## Records contained in a dataset
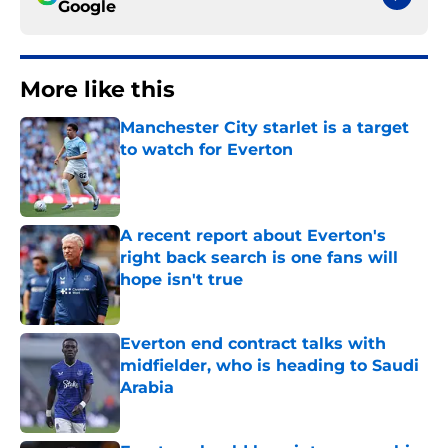
Google
More like this
Manchester City starlet is a target
to watch for Everton
Published by on Invalid Date
A recent report about Everton's
right back search is one fans will
hope isn't true
Published by on Invalid Date
Everton end contract talks with
midfielder, who is heading to Saudi
Arabia
Published by on Invalid Date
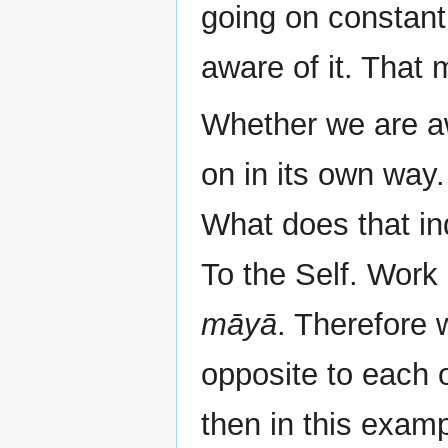
going on constantl
aware of it. That 
Whether we are awa
on in its own way
What does that i
To the Self. Work
māyā
. Therefore 
opposite to each 
then in this exam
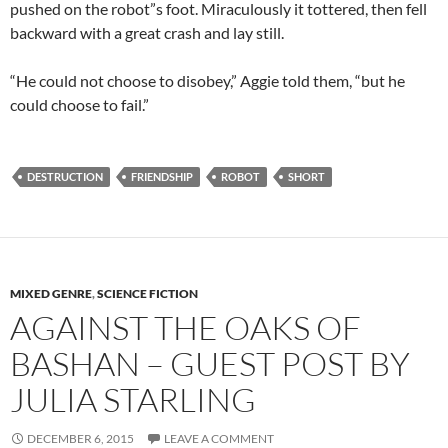
pushed on the robot”s foot. Miraculously it tottered, then fell
backward with a great crash and lay still.
“He could not choose to disobey,” Aggie told them, “but he
could choose to fail.”
DESTRUCTION
FRIENDSHIP
ROBOT
SHORT
MIXED GENRE
,
SCIENCE FICTION
AGAINST THE OAKS OF
BASHAN – GUEST POST BY
JULIA STARLING
DECEMBER 6, 2015
LEAVE A COMMENT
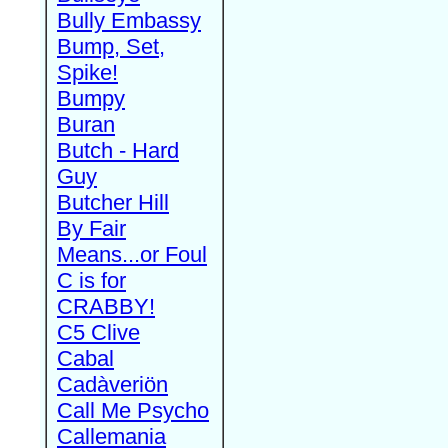
Bully Embassy
Bump, Set,
Spike!
Bumpy
Buran
Butch - Hard
Guy
Butcher Hill
By Fair
Means...or Foul
C is for
CRABBY!
C5 Clive
Cabal
Cadàveriön
Call Me Psycho
Callemania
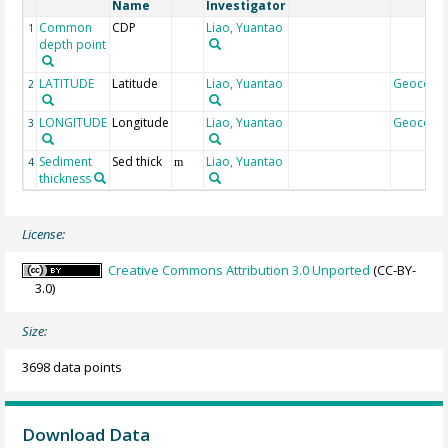
Name
Investigator
Common
CDP
Liao, Yuantao
1
depth point
LATITUDE
Latitude
Liao, Yuantao
Geocode
2
LONGITUDE
Longitude
Liao, Yuantao
Geocode
3
Sediment
Sed thick
Liao, Yuantao
4
m
thickness
License:
Creative Commons Attribution 3.0 Unported
(CC-BY-
3.0)
Size:
3698 data points
Download Data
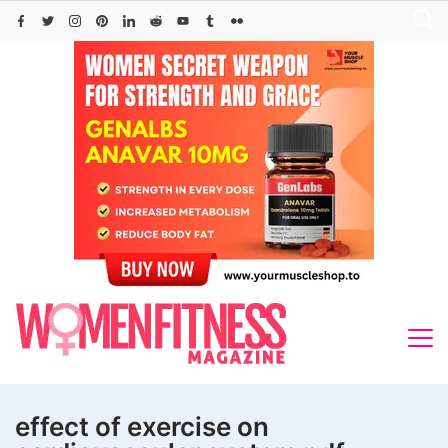
Skip
to
content
effect of exercise on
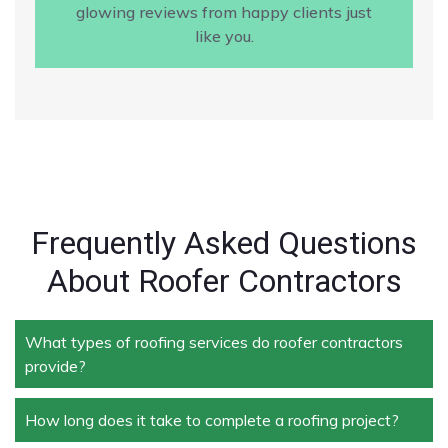
glowing reviews from happy clients just
like you.
Frequently Asked Questions
About Roofer Contractors
What types of roofing services do roofer contractors
provide?
How long does it take to complete a roofing project?
Roofer contractors handle a wide range of services,
including new roof installation, roof repair, roof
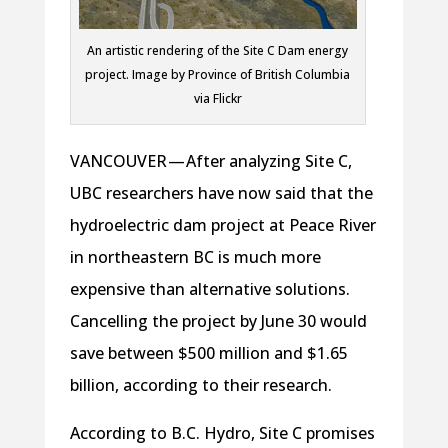
An artistic rendering of the Site C Dam energy
project. Image by Province of British Columbia
via Flickr
VANCOUVER — After analyzing Site C,
UBC researchers have now said that the
hydroelectric dam project at Peace River
in northeastern BC is much more
expensive than alternative solutions.
Cancelling the project by June 30 would
save between $500 million and $1.65
billion, according to their research.
According to B.C. Hydro, Site C promises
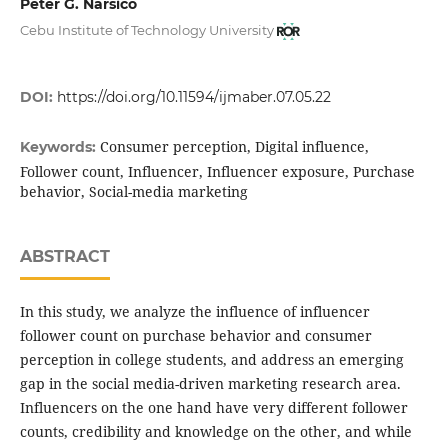
Peter G. Narsico
Cebu Institute of Technology University
DOI:
https://doi.org/10.11594/ijmaber.07.05.22
Consumer perception, Digital influence,
Keywords:
Follower count, Influencer, Influencer exposure, Purchase
behavior, Social-media marketing
ABSTRACT
In this study, we analyze the influence of influencer
follower count on purchase behavior and consumer
perception in college students, and address an emerging
gap in the social media-driven marketing research area.
Influencers on the one hand have very different follower
counts, credibility and knowledge on the other, and while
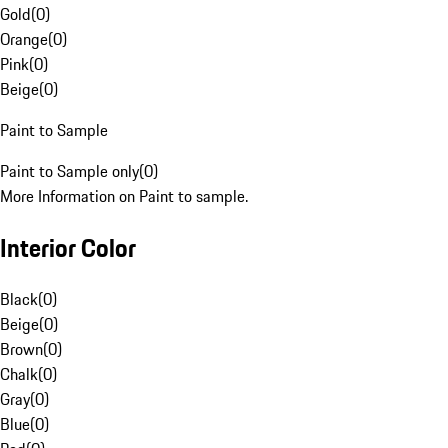
Gold
(
0
)
Orange
(
0
)
Pink
(
0
)
Beige
(
0
)
Paint to Sample
Paint to Sample only
(
0
)
More Information on Paint to sample.
Interior Color
Black
(
0
)
Beige
(
0
)
Brown
(
0
)
Chalk
(
0
)
Gray
(
0
)
Blue
(
0
)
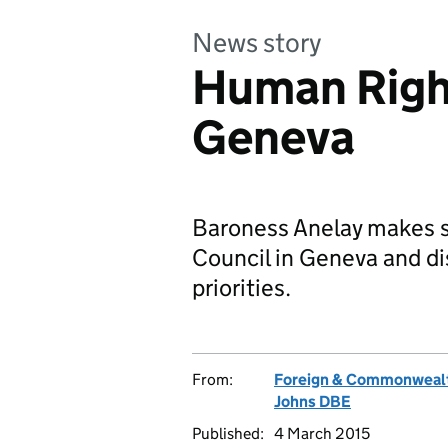
News story
Human Right
Geneva
Baroness Anelay makes s
Council in Geneva and d
priorities.
From:
Foreign & Commonwealt
Johns DBE
Published:
4 March 2015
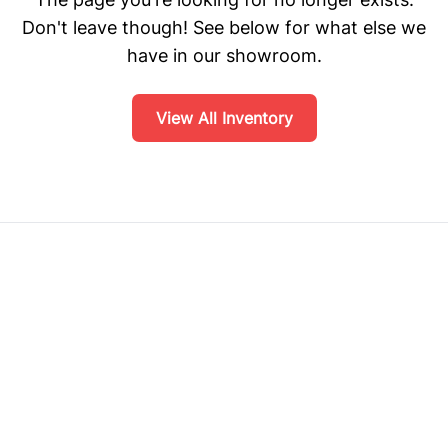
Don't leave though! See below for what else we
have in our showroom.
View All Inventory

## Exercise details
The string "this" marks the lines to copy; report each of them from the data above.

## Result of the exercise
More like this
then in this exam
In this study, we analyze the influence of influencer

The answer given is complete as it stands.